**Activity**
Retrieve every line from the records in which the word "power" occurs.

[Document structure recognition data]

[Start of Attachment]

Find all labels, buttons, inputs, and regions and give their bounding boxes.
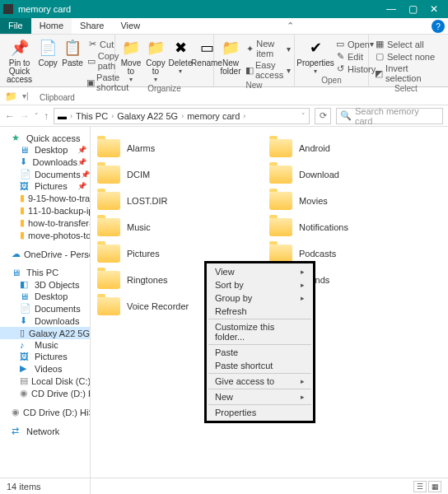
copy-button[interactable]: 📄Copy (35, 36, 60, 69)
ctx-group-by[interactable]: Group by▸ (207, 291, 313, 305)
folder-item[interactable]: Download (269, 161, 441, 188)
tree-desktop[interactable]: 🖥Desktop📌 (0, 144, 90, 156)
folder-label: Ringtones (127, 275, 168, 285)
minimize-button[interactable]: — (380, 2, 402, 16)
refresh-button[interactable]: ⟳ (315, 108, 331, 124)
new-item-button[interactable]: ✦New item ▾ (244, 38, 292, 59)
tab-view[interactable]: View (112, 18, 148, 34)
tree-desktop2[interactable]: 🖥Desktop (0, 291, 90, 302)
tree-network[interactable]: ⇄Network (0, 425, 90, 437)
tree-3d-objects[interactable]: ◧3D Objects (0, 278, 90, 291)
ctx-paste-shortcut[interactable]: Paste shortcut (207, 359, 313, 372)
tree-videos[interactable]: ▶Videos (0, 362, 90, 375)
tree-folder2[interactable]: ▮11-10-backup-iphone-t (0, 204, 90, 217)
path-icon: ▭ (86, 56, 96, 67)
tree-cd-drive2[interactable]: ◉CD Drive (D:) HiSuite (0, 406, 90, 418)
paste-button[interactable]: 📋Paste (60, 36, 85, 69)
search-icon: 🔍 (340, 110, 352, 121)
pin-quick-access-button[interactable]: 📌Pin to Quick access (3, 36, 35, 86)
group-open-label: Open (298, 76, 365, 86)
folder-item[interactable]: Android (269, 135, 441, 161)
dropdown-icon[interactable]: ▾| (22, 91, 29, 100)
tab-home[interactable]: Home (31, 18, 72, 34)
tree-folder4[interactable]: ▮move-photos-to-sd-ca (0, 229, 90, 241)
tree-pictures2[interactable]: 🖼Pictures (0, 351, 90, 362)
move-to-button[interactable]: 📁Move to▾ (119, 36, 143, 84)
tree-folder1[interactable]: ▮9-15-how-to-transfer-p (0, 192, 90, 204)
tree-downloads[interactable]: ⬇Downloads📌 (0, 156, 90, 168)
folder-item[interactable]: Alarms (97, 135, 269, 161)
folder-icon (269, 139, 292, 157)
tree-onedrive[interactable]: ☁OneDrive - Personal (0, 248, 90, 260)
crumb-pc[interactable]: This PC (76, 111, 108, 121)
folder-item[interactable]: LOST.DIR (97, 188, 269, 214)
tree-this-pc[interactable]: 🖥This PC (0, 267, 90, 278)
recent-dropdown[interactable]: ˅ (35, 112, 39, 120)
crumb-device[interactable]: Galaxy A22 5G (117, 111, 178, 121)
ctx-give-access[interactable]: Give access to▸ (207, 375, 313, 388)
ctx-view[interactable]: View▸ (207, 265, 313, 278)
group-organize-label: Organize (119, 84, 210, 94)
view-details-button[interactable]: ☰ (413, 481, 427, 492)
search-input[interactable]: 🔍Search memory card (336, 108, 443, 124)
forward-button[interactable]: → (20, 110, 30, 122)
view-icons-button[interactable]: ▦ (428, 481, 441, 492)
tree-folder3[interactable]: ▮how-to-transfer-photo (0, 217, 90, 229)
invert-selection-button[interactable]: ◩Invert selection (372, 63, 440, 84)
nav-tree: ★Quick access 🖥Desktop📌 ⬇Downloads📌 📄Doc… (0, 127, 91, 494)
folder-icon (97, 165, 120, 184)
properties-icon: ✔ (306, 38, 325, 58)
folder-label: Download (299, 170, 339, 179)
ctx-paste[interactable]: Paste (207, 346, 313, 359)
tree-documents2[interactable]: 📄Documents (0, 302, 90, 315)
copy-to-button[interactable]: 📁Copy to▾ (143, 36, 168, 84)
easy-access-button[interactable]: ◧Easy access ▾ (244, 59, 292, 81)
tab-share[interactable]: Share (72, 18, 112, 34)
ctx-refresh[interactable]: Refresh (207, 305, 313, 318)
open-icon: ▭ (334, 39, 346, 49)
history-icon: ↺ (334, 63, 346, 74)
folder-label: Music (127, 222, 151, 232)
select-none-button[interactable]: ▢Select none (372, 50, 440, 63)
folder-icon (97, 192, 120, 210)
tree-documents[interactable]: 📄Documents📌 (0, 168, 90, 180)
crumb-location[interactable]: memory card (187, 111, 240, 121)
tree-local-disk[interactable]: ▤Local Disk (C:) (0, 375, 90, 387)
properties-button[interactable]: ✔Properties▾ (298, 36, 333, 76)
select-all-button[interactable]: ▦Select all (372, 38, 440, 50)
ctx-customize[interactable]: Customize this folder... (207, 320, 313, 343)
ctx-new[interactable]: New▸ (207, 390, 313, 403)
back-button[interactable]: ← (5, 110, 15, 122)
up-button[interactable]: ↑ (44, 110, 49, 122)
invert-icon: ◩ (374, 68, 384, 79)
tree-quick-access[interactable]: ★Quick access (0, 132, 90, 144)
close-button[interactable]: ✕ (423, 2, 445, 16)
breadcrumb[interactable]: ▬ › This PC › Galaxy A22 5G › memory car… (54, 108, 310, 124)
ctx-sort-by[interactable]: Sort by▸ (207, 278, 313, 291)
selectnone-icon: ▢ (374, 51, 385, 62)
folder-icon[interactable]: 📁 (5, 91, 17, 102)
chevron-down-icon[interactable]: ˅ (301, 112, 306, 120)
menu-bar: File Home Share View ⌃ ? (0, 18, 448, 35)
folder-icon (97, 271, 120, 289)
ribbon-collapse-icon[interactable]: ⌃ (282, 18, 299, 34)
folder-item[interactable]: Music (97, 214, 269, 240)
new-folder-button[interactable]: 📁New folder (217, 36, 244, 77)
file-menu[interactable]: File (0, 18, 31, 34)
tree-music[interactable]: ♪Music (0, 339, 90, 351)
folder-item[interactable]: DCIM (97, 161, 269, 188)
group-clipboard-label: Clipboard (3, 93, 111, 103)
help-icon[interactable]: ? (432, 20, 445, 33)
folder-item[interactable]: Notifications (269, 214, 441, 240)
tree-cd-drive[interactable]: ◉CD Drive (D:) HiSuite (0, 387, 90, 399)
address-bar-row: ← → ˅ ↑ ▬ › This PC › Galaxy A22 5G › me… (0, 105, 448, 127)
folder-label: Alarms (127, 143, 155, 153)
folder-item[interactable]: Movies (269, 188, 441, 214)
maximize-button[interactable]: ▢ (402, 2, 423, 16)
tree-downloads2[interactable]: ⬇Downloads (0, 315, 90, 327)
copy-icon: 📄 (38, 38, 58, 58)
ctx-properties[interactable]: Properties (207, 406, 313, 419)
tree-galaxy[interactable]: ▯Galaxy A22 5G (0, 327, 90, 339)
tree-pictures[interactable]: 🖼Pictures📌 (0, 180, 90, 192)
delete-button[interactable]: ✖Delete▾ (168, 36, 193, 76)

[End of Attachment]
[Start of Attachment]

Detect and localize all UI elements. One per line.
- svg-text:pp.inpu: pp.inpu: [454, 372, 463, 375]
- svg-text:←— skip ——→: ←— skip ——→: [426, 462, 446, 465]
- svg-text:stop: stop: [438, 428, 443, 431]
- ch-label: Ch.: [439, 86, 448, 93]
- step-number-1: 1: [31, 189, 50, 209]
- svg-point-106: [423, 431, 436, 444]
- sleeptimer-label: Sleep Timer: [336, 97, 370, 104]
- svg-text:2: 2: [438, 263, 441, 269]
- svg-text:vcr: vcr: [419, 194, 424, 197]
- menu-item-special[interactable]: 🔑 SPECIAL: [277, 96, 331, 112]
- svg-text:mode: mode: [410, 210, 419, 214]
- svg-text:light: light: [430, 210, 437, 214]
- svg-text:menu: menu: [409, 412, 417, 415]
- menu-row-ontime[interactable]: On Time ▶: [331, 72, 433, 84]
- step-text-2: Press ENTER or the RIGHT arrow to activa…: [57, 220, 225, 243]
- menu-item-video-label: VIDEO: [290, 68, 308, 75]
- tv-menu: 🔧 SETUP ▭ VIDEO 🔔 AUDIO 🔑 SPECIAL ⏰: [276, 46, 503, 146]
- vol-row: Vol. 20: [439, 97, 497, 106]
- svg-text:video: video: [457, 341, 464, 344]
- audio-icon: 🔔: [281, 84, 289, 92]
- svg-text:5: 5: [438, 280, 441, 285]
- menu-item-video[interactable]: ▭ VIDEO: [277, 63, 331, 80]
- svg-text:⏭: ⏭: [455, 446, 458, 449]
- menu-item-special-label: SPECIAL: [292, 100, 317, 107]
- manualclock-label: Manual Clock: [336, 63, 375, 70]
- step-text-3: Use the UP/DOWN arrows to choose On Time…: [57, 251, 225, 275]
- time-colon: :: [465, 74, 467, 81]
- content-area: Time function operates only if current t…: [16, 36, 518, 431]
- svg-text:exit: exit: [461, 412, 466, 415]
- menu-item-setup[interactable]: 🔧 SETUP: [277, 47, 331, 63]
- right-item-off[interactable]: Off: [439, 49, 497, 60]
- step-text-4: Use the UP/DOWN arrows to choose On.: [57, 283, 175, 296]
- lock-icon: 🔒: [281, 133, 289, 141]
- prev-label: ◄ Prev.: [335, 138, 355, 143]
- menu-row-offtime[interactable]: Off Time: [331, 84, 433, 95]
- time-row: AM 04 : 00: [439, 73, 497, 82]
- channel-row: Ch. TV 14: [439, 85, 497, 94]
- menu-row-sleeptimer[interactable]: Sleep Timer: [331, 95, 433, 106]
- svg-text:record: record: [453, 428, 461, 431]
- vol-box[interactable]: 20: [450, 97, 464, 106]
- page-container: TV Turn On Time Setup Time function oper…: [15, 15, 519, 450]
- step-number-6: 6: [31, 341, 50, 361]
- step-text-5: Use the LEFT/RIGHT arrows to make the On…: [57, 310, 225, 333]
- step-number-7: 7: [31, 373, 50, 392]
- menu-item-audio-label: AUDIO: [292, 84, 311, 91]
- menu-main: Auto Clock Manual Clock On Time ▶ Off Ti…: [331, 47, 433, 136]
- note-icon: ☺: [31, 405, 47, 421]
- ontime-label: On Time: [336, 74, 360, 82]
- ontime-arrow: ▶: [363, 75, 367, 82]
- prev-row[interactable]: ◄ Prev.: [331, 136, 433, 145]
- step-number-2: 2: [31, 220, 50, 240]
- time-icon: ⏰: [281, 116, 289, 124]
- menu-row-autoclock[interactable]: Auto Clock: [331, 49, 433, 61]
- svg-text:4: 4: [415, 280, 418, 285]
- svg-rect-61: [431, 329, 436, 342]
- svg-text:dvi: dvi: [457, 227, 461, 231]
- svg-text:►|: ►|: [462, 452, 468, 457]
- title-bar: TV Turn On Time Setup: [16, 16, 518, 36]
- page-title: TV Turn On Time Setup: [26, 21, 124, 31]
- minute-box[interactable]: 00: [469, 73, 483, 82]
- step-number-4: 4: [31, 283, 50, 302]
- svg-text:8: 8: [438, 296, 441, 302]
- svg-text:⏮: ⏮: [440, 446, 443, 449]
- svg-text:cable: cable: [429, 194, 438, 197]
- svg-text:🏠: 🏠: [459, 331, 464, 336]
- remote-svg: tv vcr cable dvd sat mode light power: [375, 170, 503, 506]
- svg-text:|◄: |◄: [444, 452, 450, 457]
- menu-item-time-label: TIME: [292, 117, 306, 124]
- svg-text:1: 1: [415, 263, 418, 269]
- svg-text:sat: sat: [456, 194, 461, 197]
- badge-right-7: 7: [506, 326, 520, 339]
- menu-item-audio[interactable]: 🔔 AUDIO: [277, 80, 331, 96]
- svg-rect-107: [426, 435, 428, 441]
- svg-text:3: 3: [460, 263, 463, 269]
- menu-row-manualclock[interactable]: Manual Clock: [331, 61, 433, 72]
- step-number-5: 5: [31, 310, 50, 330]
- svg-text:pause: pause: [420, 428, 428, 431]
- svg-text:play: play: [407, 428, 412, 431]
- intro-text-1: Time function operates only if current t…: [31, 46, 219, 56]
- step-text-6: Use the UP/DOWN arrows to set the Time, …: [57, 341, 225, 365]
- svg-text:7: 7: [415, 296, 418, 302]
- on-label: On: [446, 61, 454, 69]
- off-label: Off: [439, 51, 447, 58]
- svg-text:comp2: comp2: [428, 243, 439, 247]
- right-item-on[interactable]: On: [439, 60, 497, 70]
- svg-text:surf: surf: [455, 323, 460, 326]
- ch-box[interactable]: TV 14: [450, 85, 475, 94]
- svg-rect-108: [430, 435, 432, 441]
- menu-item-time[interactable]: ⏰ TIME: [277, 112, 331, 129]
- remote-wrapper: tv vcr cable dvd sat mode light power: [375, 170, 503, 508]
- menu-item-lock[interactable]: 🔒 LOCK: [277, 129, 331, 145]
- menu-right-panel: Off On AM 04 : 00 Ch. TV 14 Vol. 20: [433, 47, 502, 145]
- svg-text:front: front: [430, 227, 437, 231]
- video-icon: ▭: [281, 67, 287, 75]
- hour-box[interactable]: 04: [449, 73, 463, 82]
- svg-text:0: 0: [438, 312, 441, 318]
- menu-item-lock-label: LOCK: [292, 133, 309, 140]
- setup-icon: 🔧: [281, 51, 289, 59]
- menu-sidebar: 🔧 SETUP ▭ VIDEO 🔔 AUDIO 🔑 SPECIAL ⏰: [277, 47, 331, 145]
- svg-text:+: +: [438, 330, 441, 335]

[End of Attachment]

**Your response**
- remote-svg: tv vcr cable dvd sat mode light power: [375, 170, 503, 506]
- remote-wrapper: tv vcr cable dvd sat mode light power: [375, 170, 503, 508]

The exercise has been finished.